Kreiss moved then, struggling to his feet. Janet felt her heart start to pound. Her mouth was now absolutely dry and there was a chemical taste in her throat. The Sig suddenly seemed to weigh twenty pounds, and she gripped the butt even harder.

This was the moment she had dreaded the whole time she had been in the Bureau.

“Get back on your fucking knees, Kreiss,” Misty hissed, steadying the gun on him but now watching Janet.

“No,” he said, starting to walk toward her. Janet realized what he was doing. He was creating a diversion, forcing Misty to split her concentration.

Giving Janet the shot. But only if she did it right now.

Time slowed down. A rivulet of blood ran into her right eye and she had to blink rapidly to clear her vision. Misty saw Janet blink and smiled.

Kreiss kept coming.

“Watch this, baby face,” Misty said, snapping her eyes back to Kreiss for a second and then back to Janet.

“Let me show you how this is done.”

Janet fired right through the car door. She didn’t try to aim. She just stared at Misty and forced her hands to track that stare, willing the bullets to slash through the six feet of air between them and tear into that goddamned woman’s body. She fired until the Sig wouldn’t fire anymore, her fingers burning as the car’s insulation caught fire, watching with grim satisfaction as Misty staggered back from the hail of bullets that were tearing into her, still trying to bring the

Woodsman around and then dropping it with a wail that was cut off as the final round tore out her throat, spinning her around and down onto the concrete. Janet’s last three rounds hit the concrete wall behind, sending two ricochets howling down the ruined street and one back into her own car, inches from her knee.

When the noise finally stopped, Janet tried to focus on the scene in front of her.
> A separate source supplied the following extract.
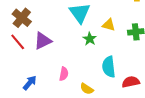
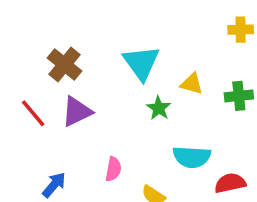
brown cross: (22, 18) -> (64, 65), moved
cyan semicircle: (109, 67) -> (192, 157), turned -80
Misty was motionless on the ground. Janet turned her head to locate Kreiss. Oh God, oh God, Kreiss was down, too, face flat on the concrete, not moving, his face buried in the rubble.

She dropped the Sig by her foot and tried to get the door open, but it wouldn’t budge. Lynn was crying behind her now, making a whimpering little-girl sound that surprised Janet. She pushed herself sideways, getting more blood in her face, wiping it off on the seat back, and then started climbing through the window feet first She felt the car move then, swaying as she changed position. She froze, then resumed her movements, forcing her legs and then her hips out the window, straining her back, and then dropping out of the car onto—nothing.

She yelped, grabbed the blood-slick windowsill, and hung there for a moment while the car rocked dangerously on the single pipe holding it over the hole. She heard the end of the pipe grinding ominously. She climbed partially back into the car, got another faceful of blood, and then blindly kicked out with her legs until her feet hit solid ground. She arched her back, making a bridge of her body between the rim of the hole and the car, and then stood up, windmilling her arms until she could get her balance.